**REQUIRED WORK**
Write out the listing in full, matching it word for word.

**MATERIAL TO PROCESS**
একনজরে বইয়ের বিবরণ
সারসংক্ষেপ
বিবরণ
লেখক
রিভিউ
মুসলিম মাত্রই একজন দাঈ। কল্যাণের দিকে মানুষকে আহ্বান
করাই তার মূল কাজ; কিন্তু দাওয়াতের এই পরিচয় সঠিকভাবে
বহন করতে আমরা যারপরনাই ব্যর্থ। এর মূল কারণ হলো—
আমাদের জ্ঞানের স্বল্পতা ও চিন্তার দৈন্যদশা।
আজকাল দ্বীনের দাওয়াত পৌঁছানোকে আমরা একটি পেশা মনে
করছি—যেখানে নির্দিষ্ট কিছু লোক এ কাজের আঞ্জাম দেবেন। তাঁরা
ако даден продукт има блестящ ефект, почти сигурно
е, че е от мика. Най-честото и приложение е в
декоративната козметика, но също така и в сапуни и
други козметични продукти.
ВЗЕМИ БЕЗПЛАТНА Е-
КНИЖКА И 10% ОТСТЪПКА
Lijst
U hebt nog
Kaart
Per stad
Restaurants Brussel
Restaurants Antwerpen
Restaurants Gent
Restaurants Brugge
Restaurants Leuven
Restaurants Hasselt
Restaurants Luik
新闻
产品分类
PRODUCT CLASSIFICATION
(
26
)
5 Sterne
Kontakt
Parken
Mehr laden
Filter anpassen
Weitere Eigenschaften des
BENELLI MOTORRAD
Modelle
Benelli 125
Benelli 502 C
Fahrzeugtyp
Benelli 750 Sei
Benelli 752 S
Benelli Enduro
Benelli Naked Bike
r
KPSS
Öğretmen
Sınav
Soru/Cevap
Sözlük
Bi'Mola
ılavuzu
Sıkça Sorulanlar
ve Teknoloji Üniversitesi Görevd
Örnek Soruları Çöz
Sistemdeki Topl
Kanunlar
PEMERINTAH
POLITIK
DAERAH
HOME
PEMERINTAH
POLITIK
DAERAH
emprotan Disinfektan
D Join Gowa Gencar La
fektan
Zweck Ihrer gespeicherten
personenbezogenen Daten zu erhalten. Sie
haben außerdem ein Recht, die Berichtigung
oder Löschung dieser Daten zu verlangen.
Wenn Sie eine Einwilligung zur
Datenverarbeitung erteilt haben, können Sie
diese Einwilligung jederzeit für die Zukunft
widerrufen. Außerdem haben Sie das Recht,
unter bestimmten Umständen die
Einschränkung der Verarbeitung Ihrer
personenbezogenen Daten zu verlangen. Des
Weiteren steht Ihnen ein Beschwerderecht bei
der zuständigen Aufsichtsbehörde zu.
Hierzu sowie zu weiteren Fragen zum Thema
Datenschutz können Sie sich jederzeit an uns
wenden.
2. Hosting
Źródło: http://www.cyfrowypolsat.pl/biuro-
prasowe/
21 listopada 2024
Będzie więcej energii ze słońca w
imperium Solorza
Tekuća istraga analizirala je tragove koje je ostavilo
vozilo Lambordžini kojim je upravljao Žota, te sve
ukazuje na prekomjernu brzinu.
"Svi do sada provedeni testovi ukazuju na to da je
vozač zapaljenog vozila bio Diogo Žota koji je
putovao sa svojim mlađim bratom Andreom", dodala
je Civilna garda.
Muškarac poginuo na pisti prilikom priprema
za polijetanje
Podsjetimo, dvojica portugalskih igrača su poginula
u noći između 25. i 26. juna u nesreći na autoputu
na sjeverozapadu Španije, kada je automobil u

**SOLUTION FOR THIS TASK**
একনজরে বইয়ের বিবরণ
সারসংক্ষেপ
বিবরণ
লেখক
রিভিউ
মুসলিম মাত্রই একজন দাঈ। কল্যাণের দিকে মানুষকে আহ্বান
করাই তার মূল কাজ; কিন্তু দাওয়াতের এই পরিচয় সঠিকভাবে
বহন করতে আমরা যারপরনাই ব্যর্থ। এর মূল কারণ হলো—
আমাদের জ্ঞানের স্বল্পতা ও চিন্তার দৈন্যদশা।
আজকাল দ্বীনের দাওয়াত পৌঁছানোকে আমরা একটি পেশা মনে
করছি—যেখানে নির্দিষ্ট কিছু লোক এ কাজের আঞ্জাম দেবেন। তাঁরা
ако даден продукт има блестящ ефект, почти сигурно
е, че е от мика. Най-честото и приложение е в
декоративната козметика, но също така и в сапуни и
други козметични продукти.
ВЗЕМИ БЕЗПЛАТНА Е-
КНИЖКА И 10% ОТСТЪПКА
Lijst
U hebt nog
Kaart
Per stad
Restaurants Brussel
Restaurants Antwerpen
Restaurants Gent
Restaurants Brugge
Restaurants Leuven
Restaurants Hasselt
Restaurants Luik
新闻
产品分类
PRODUCT CLASSIFICATION
(
26
)
5 Sterne
Kontakt
Parken
Mehr laden
Filter anpassen
Weitere Eigenschaften des
BENELLI MOTORRAD
Modelle
Benelli 125
Benelli 502 C
Fahrzeugtyp
Benelli 750 Sei
Benelli 752 S
Benelli Enduro
Benelli Naked Bike
r
KPSS
Öğretmen
Sınav
Soru/Cevap
Sözlük
Bi'Mola
ılavuzu
Sıkça Sorulanlar
ve Teknoloji Üniversitesi Görevd
Örnek Soruları Çöz
Sistemdeki Topl
Kanunlar
PEMERINTAH
POLITIK
DAERAH
HOME
PEMERINTAH
POLITIK
DAERAH
emprotan Disinfektan
D Join Gowa Gencar La
fektan
Zweck Ihrer gespeicherten
personenbezogenen Daten zu erhalten. Sie
haben außerdem ein Recht, die Berichtigung
oder Löschung dieser Daten zu verlangen.
Wenn Sie eine Einwilligung zur
Datenverarbeitung erteilt haben, können Sie
diese Einwilligung jederzeit für die Zukunft
widerrufen. Außerdem haben Sie das Recht,
unter bestimmten Umständen die
Einschränkung der Verarbeitung Ihrer
personenbezogenen Daten zu verlangen. Des
Weiteren steht Ihnen ein Beschwerderecht bei
der zuständigen Aufsichtsbehörde zu.
Hierzu sowie zu weiteren Fragen zum Thema
Datenschutz können Sie sich jederzeit an uns
wenden.
2. Hosting
Źródło: http://www.cyfrowypolsat.pl/biuro-
prasowe/
21 listopada 2024
Będzie więcej energii ze słońca w
imperium Solorza
Tekuća istraga analizirala je tragove koje je ostavilo
vozilo Lambordžini kojim je upravljao Žota, te sve
ukazuje na prekomjernu brzinu.
"Svi do sada provedeni testovi ukazuju na to da je
vozač zapaljenog vozila bio Diogo Žota koji je
putovao sa svojim mlađim bratom Andreom", dodala
je Civilna garda.
Muškarac poginuo na pisti prilikom priprema
za polijetanje
Podsjetimo, dvojica portugalskih igrača su poginula
u noći između 25. i 26. juna u nesreći na autoputu
na sjeverozapadu Španije, kada je automobil u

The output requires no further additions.